Finale: why India and Sanskrit so pivotal?

            The role of Sanskrit or what led up to it played therefore a crucial role. Sanskrit grew along two parallel tracks—Vedic and what became classical. As Sri Aurobindo pointed out a century ago, the Rig Veda, the world’s oldest literature, was the culmination of a long effort that must have occupied thousands of years and not the beginning. Everything that followed is a simplification and in some ways a degeneracy— even the later Vedas like the Yajur. Its creators must have recognized that they had created something extraordinarily precious because they put in enormous effort into preserving it through hundreds of generations of teachers and pupils as well as devising methods like ghana-patha, pada-patha and the like to facilitate the preservation.

            While less sophisticated than the Vedic, the later classical Sanskrit also was carefully constructed language as the word ‘Samskrita’ indicates. This explains the extraordinary perfection of its grammar: the grammar used by Kalidasa 2000 years ago is the same as what we use today. This is not true of any other language, and it is no accident. Since the idea that it was brought by invading Aryans has been demolished by science, we must look to indigenous sources. Sanskrit is and will always remain the lynchpin of linguistics, not any PIE or anything else.

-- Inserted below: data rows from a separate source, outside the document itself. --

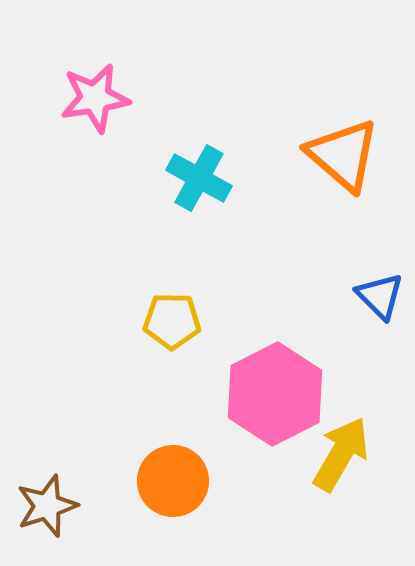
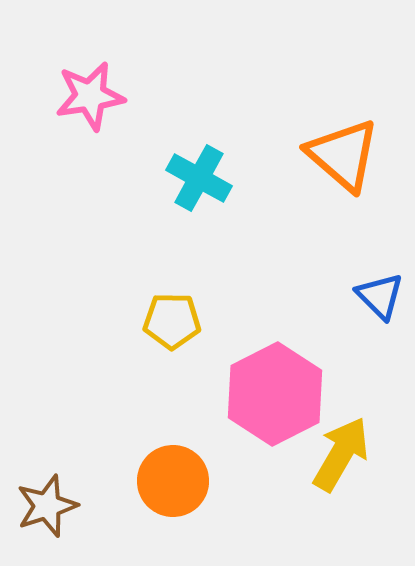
pink star: moved 5 px left, 2 px up
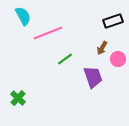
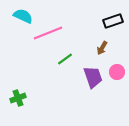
cyan semicircle: rotated 36 degrees counterclockwise
pink circle: moved 1 px left, 13 px down
green cross: rotated 28 degrees clockwise
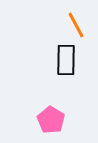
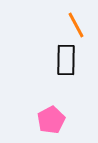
pink pentagon: rotated 12 degrees clockwise
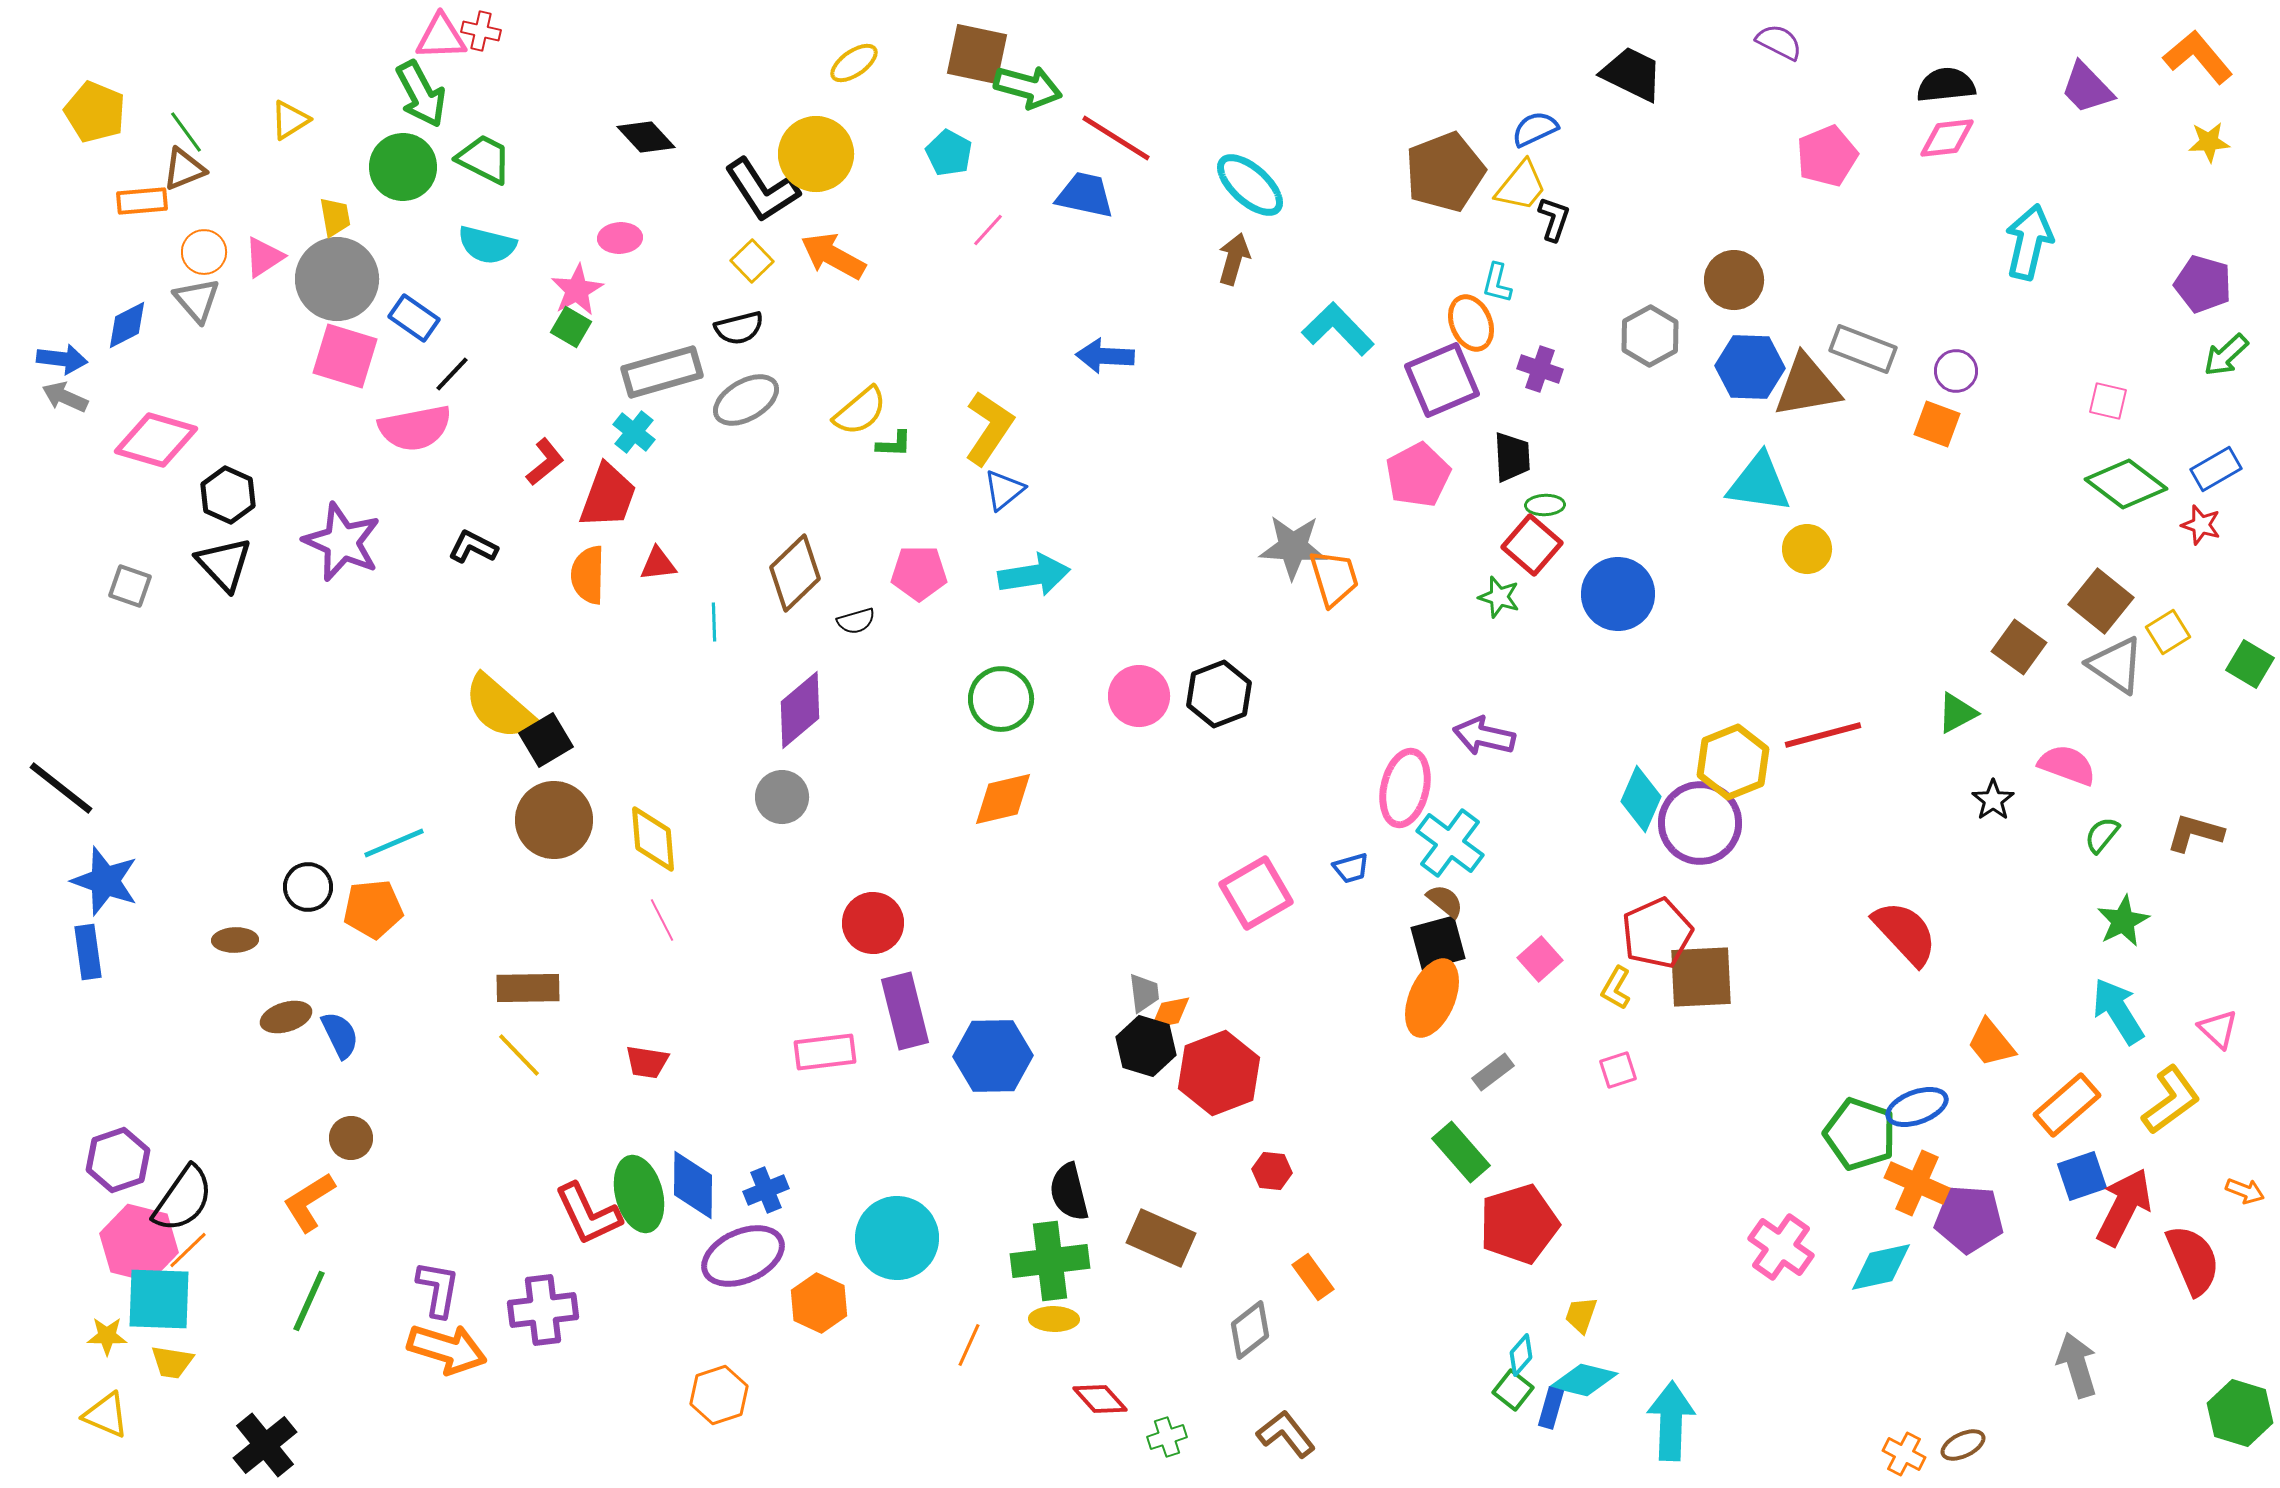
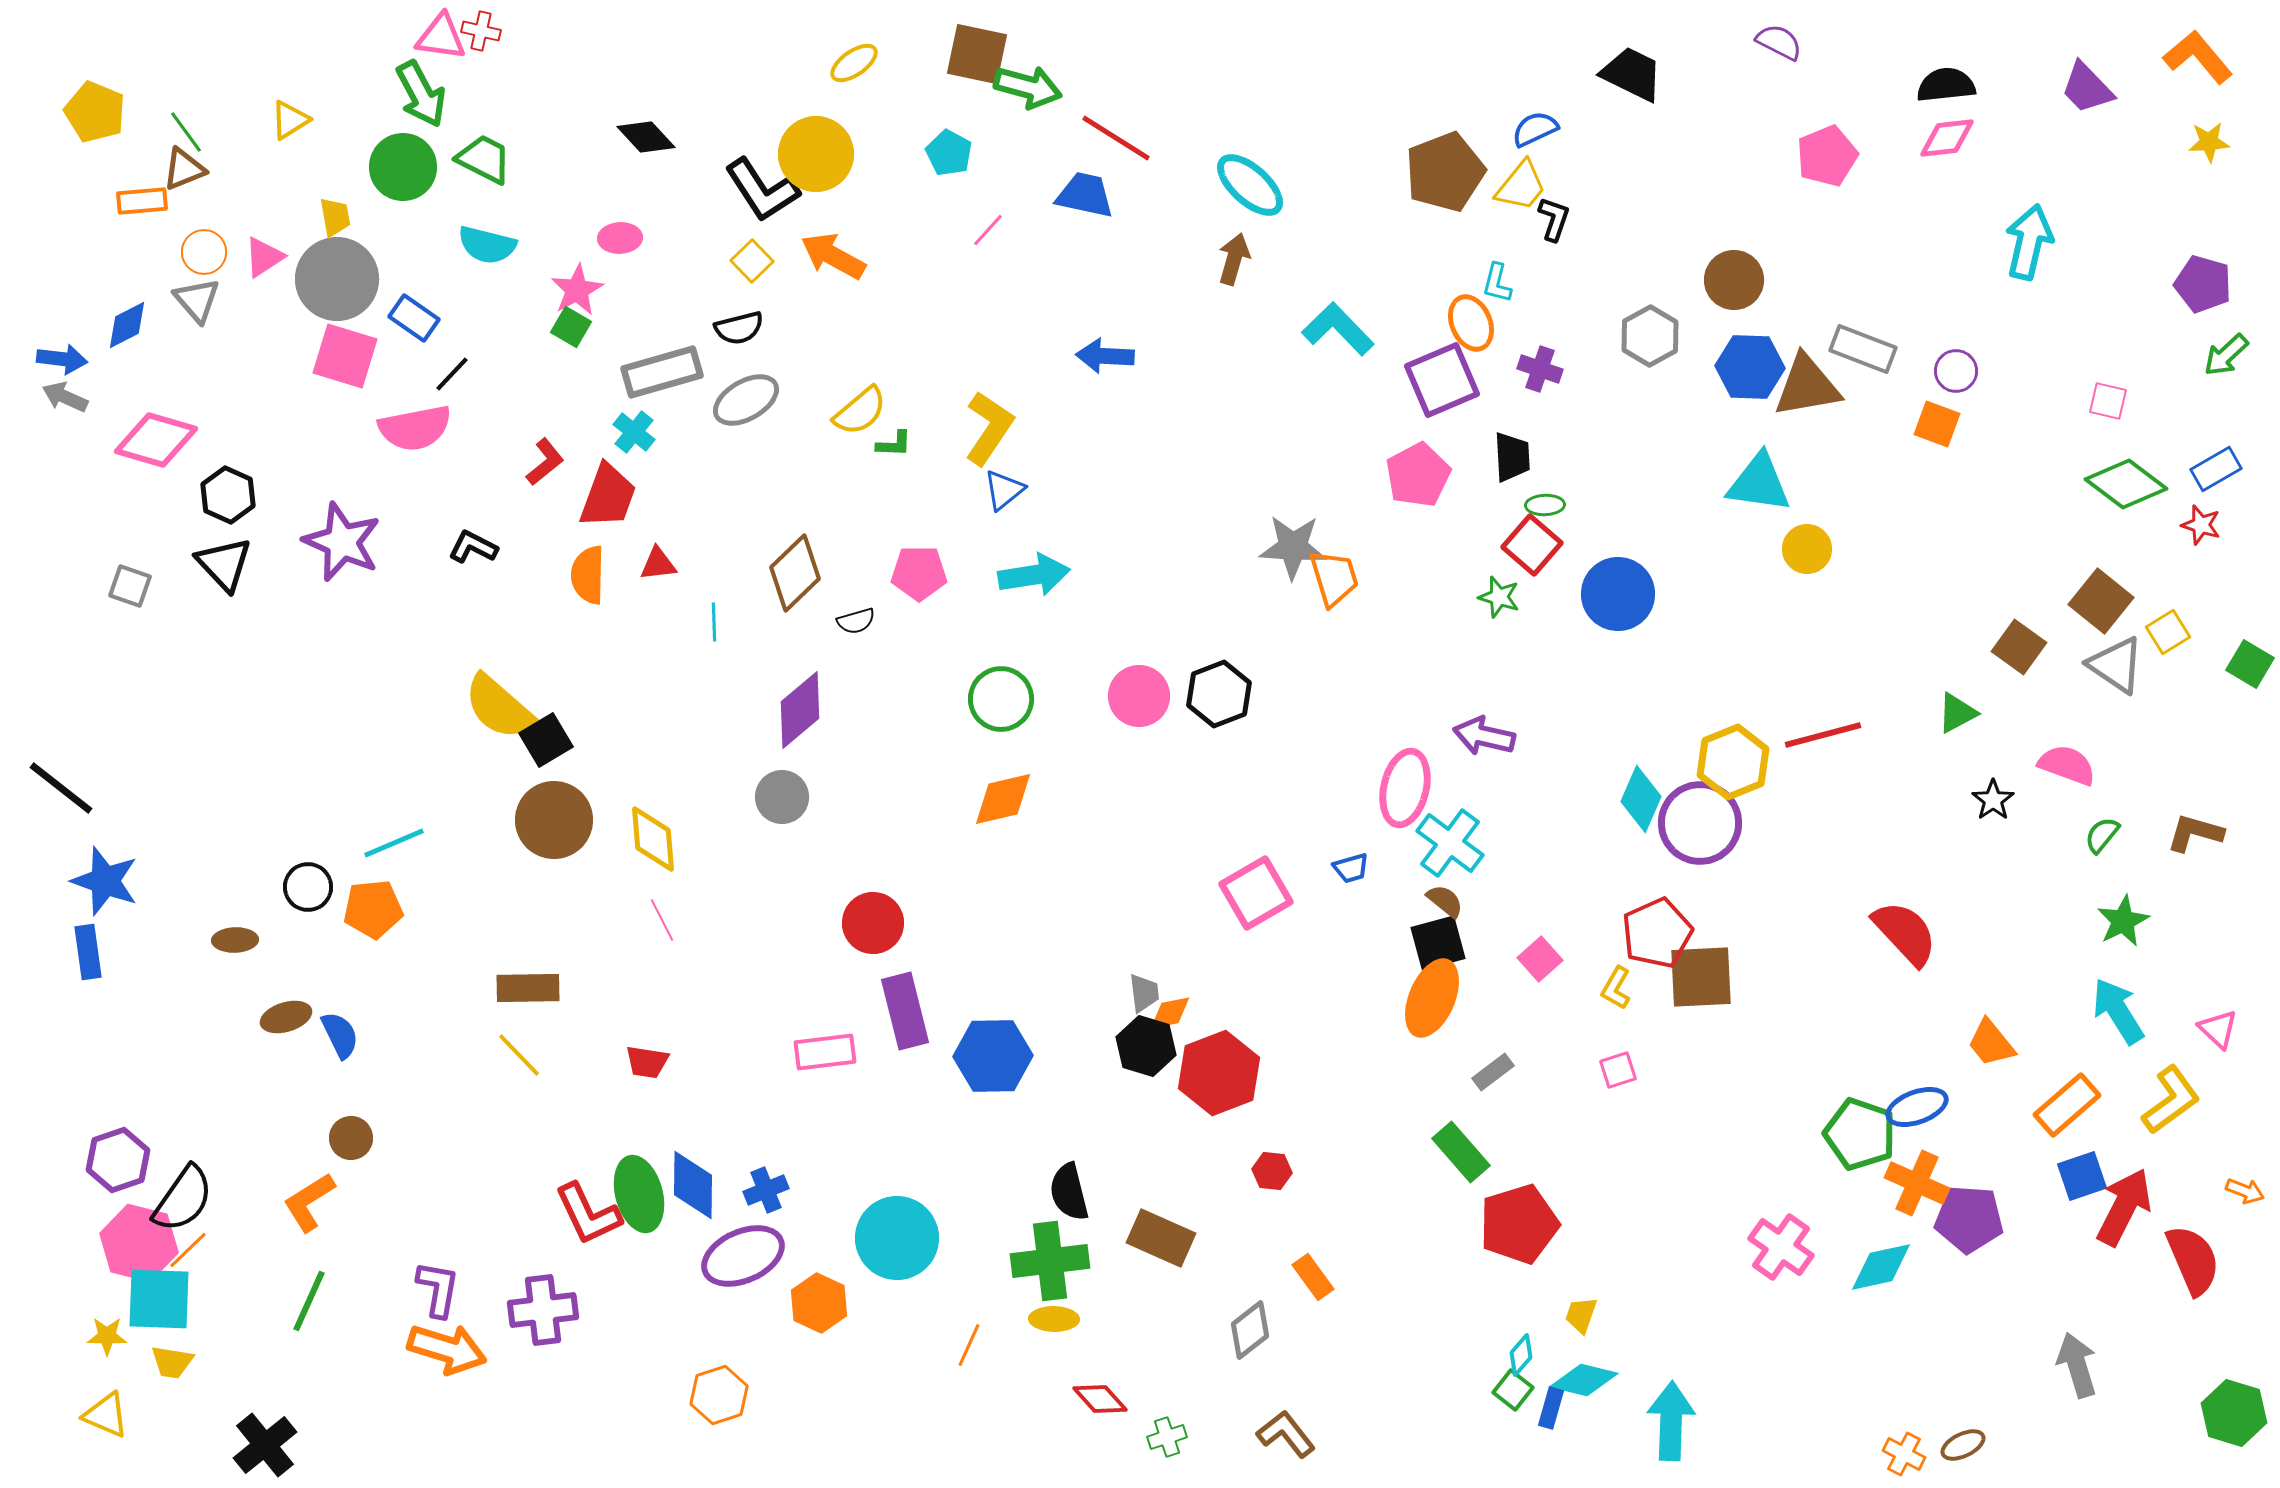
pink triangle at (441, 37): rotated 10 degrees clockwise
green hexagon at (2240, 1413): moved 6 px left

Sanskrit can do without PIE and has for thousands of years but Indo-European Studies will collapse without Sanskrit.

            India was (and is) pivotal because of its strategic location and climate. Both land and sea routes—east-west as well as north-south—are accessible from India. Also, India enjoys a subtropical climate that allows both tropical and temperate flora and fauna to flourish.

            The picture given here is by no means definitive but decidedly more in agreement with scientific data and the fossil record than linguistic theories like the AIT which must now be relegated to the dustbin of history. Many details remain to be filled, but any new theory must account for scientific data, especially from natural history and genetics, and take also into account the vast time scales involved. Such momentous developments as the evolution and spread of languages over half the world cannot be squeezed into a few thousand years like the Biblical account of Creation in 4004 BC on which AIT was based.

Note: The author gratefully acknowledges valuable suggestions and help from Dr. Stephen Oppenheimer, Dr. David Frawley, Dr. Premendra Priyadarshi and Dr. Rosalie Wolfe. The material presented here is a summary only, keeping in mind the fact not all the readers will be familiar with the highly technical details relating to population genetics of humans as well as of the flora and fauna on which it rests. It should be seen only as a framework for future presentations and research. The author is currently working on the book Genes of Time and the Birth of History in which fuller details will be provided. The author would also like to remark that the research and the methodology followed here owe nothing to the so-called Out of India Theory or the OIT, which the author sees as little better than the now discredited AIT.